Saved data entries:
/---

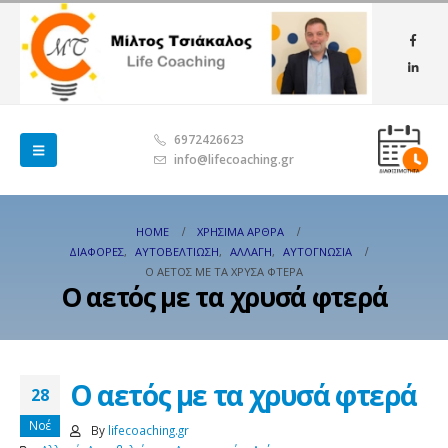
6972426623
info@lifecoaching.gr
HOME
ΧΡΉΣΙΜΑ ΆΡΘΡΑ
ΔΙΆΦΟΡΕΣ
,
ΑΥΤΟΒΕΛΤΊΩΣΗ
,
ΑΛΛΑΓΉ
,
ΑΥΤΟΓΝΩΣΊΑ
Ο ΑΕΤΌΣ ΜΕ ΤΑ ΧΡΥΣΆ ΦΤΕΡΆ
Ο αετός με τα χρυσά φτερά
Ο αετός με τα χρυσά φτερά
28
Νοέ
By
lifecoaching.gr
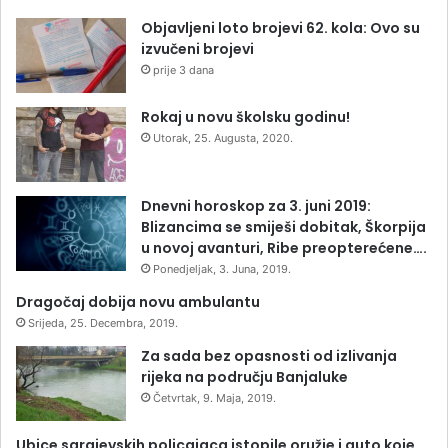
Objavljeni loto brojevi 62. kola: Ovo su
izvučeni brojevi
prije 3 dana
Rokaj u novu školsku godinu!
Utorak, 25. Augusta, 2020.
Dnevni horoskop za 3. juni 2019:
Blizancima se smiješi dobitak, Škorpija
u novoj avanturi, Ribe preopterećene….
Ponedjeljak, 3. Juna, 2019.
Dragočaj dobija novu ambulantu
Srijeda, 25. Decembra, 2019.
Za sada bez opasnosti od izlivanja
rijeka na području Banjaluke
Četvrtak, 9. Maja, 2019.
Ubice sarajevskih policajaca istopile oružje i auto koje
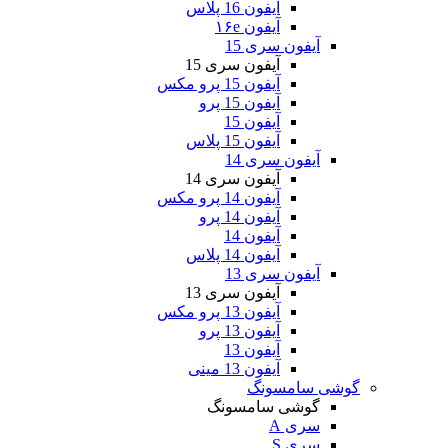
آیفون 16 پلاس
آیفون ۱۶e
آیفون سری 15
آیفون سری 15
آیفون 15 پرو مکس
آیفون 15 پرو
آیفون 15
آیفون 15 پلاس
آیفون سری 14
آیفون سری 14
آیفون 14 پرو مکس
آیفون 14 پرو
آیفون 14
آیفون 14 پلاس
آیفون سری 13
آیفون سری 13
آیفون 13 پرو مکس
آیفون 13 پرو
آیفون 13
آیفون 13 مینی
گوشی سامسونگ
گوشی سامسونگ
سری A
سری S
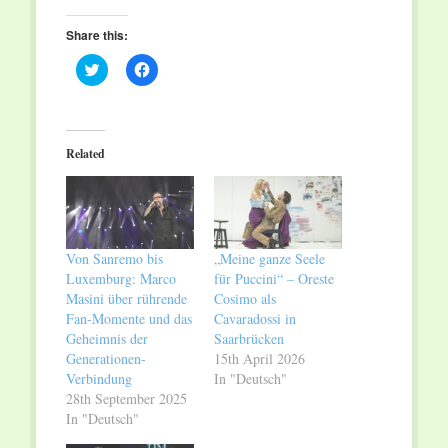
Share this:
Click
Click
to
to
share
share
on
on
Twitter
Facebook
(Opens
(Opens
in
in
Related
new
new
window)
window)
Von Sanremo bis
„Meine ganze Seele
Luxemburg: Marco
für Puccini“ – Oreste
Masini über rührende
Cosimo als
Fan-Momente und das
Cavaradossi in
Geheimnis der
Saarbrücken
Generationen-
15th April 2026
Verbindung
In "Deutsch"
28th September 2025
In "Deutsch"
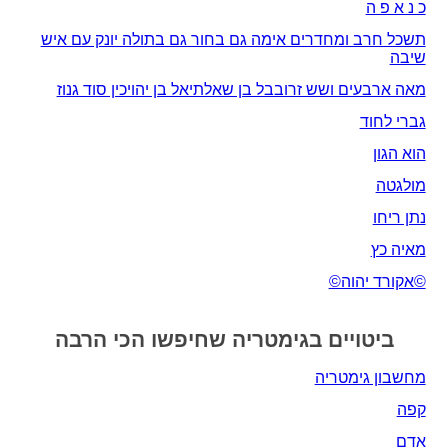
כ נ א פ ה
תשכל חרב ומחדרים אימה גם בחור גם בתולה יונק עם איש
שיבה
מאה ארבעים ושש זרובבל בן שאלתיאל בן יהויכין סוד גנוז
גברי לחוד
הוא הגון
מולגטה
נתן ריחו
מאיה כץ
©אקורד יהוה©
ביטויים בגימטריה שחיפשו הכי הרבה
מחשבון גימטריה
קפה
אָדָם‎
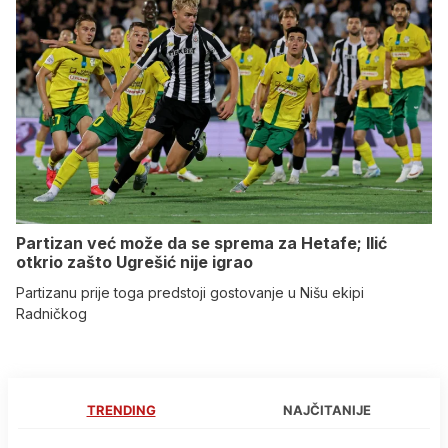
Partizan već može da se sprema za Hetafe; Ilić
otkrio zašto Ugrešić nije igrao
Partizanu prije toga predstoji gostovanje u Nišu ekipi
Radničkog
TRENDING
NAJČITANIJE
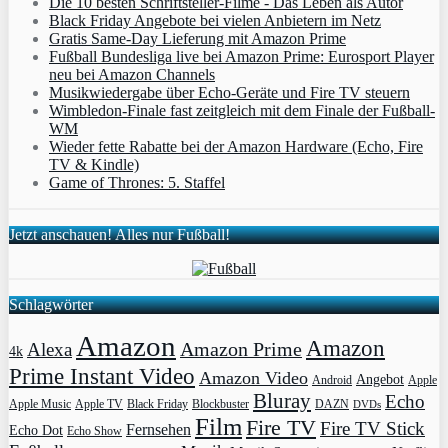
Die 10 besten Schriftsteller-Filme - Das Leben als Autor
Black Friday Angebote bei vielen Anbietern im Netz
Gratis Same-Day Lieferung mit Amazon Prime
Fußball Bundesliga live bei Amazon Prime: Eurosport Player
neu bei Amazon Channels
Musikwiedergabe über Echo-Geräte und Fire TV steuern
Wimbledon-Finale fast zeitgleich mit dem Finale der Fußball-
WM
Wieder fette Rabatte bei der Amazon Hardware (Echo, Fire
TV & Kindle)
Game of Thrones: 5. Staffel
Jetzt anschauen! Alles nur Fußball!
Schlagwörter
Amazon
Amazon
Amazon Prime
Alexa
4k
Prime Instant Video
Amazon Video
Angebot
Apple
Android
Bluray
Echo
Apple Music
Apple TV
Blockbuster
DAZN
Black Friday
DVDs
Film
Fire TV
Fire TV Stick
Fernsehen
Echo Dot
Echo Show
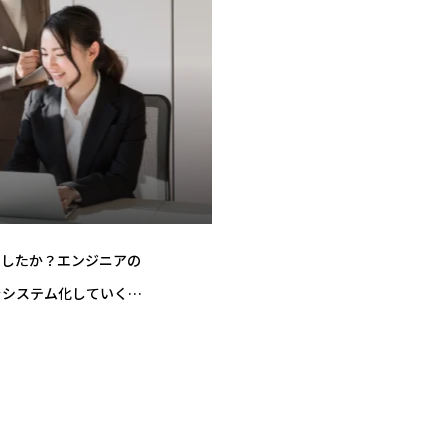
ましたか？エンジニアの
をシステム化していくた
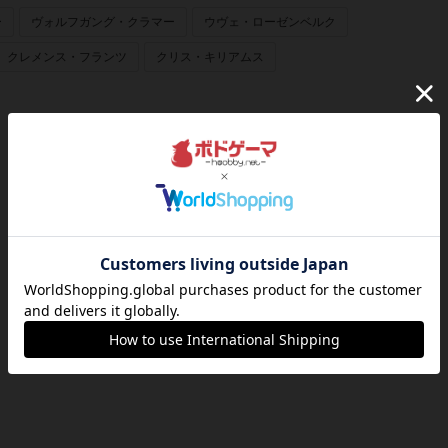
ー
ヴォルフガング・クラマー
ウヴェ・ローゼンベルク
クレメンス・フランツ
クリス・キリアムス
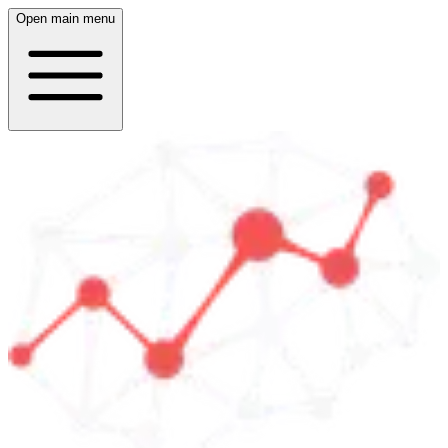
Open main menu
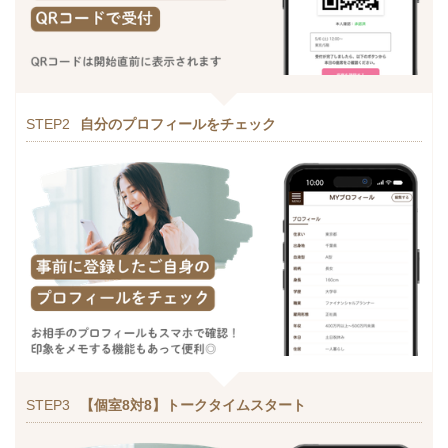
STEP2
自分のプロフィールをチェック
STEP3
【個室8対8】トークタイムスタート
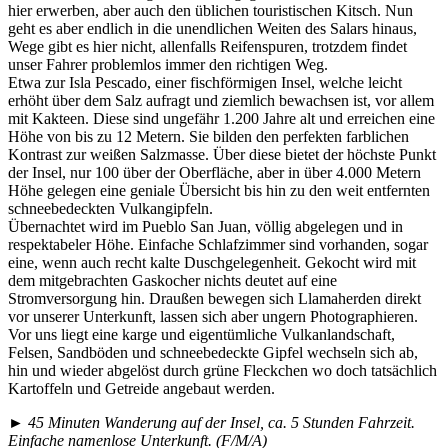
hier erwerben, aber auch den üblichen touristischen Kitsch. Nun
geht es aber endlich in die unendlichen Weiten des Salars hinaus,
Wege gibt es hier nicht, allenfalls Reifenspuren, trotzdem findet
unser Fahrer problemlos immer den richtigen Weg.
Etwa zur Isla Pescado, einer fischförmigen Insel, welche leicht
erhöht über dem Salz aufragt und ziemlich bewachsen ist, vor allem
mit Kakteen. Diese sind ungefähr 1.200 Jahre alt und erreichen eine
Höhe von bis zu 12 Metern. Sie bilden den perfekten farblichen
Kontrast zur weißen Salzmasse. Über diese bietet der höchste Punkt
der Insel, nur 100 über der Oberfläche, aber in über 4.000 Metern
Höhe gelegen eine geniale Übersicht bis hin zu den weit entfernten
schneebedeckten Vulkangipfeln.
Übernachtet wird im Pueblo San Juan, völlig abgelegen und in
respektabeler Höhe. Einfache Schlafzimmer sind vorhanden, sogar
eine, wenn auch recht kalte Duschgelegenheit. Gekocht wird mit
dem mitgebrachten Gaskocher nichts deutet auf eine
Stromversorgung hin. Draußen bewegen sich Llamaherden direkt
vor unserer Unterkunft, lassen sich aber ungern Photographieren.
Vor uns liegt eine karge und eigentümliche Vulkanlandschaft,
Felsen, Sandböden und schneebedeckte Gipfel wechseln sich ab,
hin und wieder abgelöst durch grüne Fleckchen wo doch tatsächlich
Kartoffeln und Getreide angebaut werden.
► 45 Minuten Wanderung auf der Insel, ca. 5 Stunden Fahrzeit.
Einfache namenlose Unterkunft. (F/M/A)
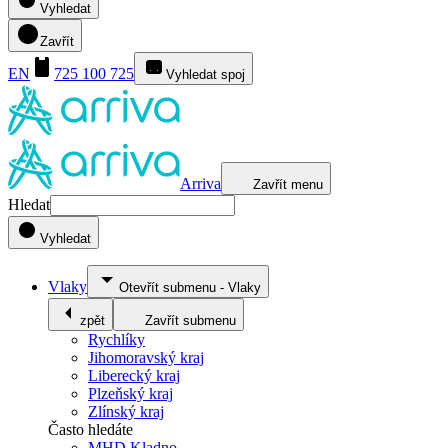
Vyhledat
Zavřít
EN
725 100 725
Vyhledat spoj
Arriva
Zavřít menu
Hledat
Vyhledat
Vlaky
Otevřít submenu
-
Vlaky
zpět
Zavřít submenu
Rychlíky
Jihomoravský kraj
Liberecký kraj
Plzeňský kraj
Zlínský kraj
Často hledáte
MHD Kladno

\---

- _WHAT THE TASK REQUIRES_
Your answer must be an exact copy of the records, without the pictures.

- _RESULT OF THE TASK_
6972426623
info@lifecoaching.gr
HOME
ΧΡΉΣΙΜΑ ΆΡΘΡΑ
ΔΙΆΦΟΡΕΣ
,
ΑΥΤΟΒΕΛΤΊΩΣΗ
,
ΑΛΛΑΓΉ
,
ΑΥΤΟΓΝΩΣΊΑ
Ο ΑΕΤΌΣ ΜΕ ΤΑ ΧΡΥΣΆ ΦΤΕΡΆ
Ο αετός με τα χρυσά φτερά
Ο αετός με τα χρυσά φτερά
28
Νοέ
By
lifecoaching.gr
Objavljeni loto brojevi 62. kola: Ovo su
izvučeni brojevi
prije 3 dana
Rokaj u novu školsku godinu!
Utorak, 25. Augusta, 2020.
Dnevni horoskop za 3. juni 2019:
Blizancima se smiješi dobitak, Škorpija
u novoj avanturi, Ribe preopterećene….
Ponedjeljak, 3. Juna, 2019.
Dragočaj dobija novu ambulantu
Srijeda, 25. Decembra, 2019.
Za sada bez opasnosti od izlivanja
rijeka na području Banjaluke
Četvrtak, 9. Maja, 2019.
Ubice sarajevskih policajaca istopile oružje i auto koje
آیفون 16 پلاس
آیفون ۱۶e
آیفون سری 15
آیفون سری 15
آیفون 15 پرو مکس
آیفون 15 پرو
آیفون 15
آیفون 15 پلاس
آیفون سری 14
آیفون سری 14
آیفون 14 پرو مکس
آیفون 14 پرو
آیفون 14
آیفون 14 پلاس
آیفون سری 13
آیفون سری 13
آیفون 13 پرو مکس
آیفون 13 پرو
آیفون 13
آیفون 13 مینی
گوشی سامسونگ
گوشی سامسونگ
سری A
سری S
Share this:
Click
Click
to
to
share
share
on
on
Twitter
Facebook
(Opens
(Opens
in
in
Related
new
new
window)
window)
Von Sanremo bis
„Meine ganze Seele
Luxemburg: Marco
für Puccini“ – Oreste
Masini über rührende
Cosimo als
Fan-Momente und das
Cavaradossi in
Geheimnis der
Saarbrücken
Generationen-
15th April 2026
Verbindung
In "Deutsch"
28th September 2025
In "Deutsch"
כ נ א פ ה
תשכל חרב ומחדרים אימה גם בחור גם בתולה יונק עם איש
שיבה
מאה ארבעים ושש זרובבל בן שאלתיאל בן יהויכין סוד גנוז
גברי לחוד
הוא הגון
מולגטה
נתן ריחו
מאיה כץ
©אקורד יהוה©
ביטויים בגימטריה שחיפשו הכי הרבה
מחשבון גימטריה
קפה
אָדָם‎
Partizan već može da se sprema za Hetafe; Ilić
otkrio zašto Ugrešić nije igrao
Partizanu prije toga predstoji gostovanje u Nišu ekipi
Radničkog
TRENDING
NAJČITANIJE
Die 10 besten Schriftsteller-Filme - Das Leben als Autor
Black Friday Angebote bei vielen Anbietern im Netz
Gratis Same-Day Lieferung mit Amazon Prime
Fußball Bundesliga live bei Amazon Prime: Eurosport Player
neu bei Amazon Channels
Musikwiedergabe über Echo-Geräte und Fire TV steuern
Wimbledon-Finale fast zeitgleich mit dem Finale der Fußball-
WM
Wieder fette Rabatte bei der Amazon Hardware (Echo, Fire
TV & Kindle)
Game of Thrones: 5. Staffel
Jetzt anschauen! Alles nur Fußball!
Schlagwörter
Amazon
Amazon
Amazon Prime
Alexa
4k
Prime Instant Video
Amazon Video
Angebot
Apple
Android
Bluray
Echo
Apple Music
Apple TV
Blockbuster
DAZN
Black Friday
DVDs
Film
Fire TV
Fire TV Stick
Fernsehen
Echo Dot
Echo Show
ましたか？エンジニアの
をシステム化していくた
ー
ヴォルフガング・クラマー
ウヴェ・ローゼンベルク
クレメンス・フランツ
クリス・キリアムス
Open main menu
STEP2
自分のプロフィールをチェック
STEP3
【個室8対8】トークタイムスタート
hier erwerben, aber auch den üblichen touristischen Kitsch. Nun
geht es aber endlich in die unendlichen Weiten des Salars hinaus,
Wege gibt es hier nicht, allenfalls Reifenspuren, trotzdem findet
unser Fahrer problemlos immer den richtigen Weg.
Etwa zur Isla Pescado, einer fischförmigen Insel, welche leicht
erhöht über dem Salz aufragt und ziemlich bewachsen ist, vor allem
mit Kakteen. Diese sind ungefähr 1.200 Jahre alt und erreichen eine
Höhe von bis zu 12 Metern. Sie bilden den perfekten farblichen
Kontrast zur weißen Salzmasse. Über diese bietet der höchste Punkt
der Insel, nur 100 über der Oberfläche, aber in über 4.000 Metern
Höhe gelegen eine geniale Übersicht bis hin zu den weit entfernten
schneebedeckten Vulkangipfeln.
Übernachtet wird im Pueblo San Juan, völlig abgelegen und in
respektabeler Höhe. Einfache Schlafzimmer sind vorhanden, sogar
eine, wenn auch recht kalte Duschgelegenheit. Gekocht wird mit
dem mitgebrachten Gaskocher nichts deutet auf eine
Stromversorgung hin. Draußen bewegen sich Llamaherden direkt
vor unserer Unterkunft, lassen sich aber ungern Photographieren.
Vor uns liegt eine karge und eigentümliche Vulkanlandschaft,
Felsen, Sandböden und schneebedeckte Gipfel wechseln sich ab,
hin und wieder abgelöst durch grüne Fleckchen wo doch tatsächlich
Kartoffeln und Getreide angebaut werden.
► 45 Minuten Wanderung auf der Insel, ca. 5 Stunden Fahrzeit.
Einfache namenlose Unterkunft. (F/M/A)
Vyhledat
Zavřít
EN
725 100 725
Vyhledat spoj
Arriva
Zavřít menu
Hledat
Vyhledat
Vlaky
Otevřít submenu
-
Vlaky
zpět
Zavřít submenu
Rychlíky
Jihomoravský kraj
Liberecký kraj
Plzeňský kraj
Zlínský kraj
Často hledáte
MHD Kladno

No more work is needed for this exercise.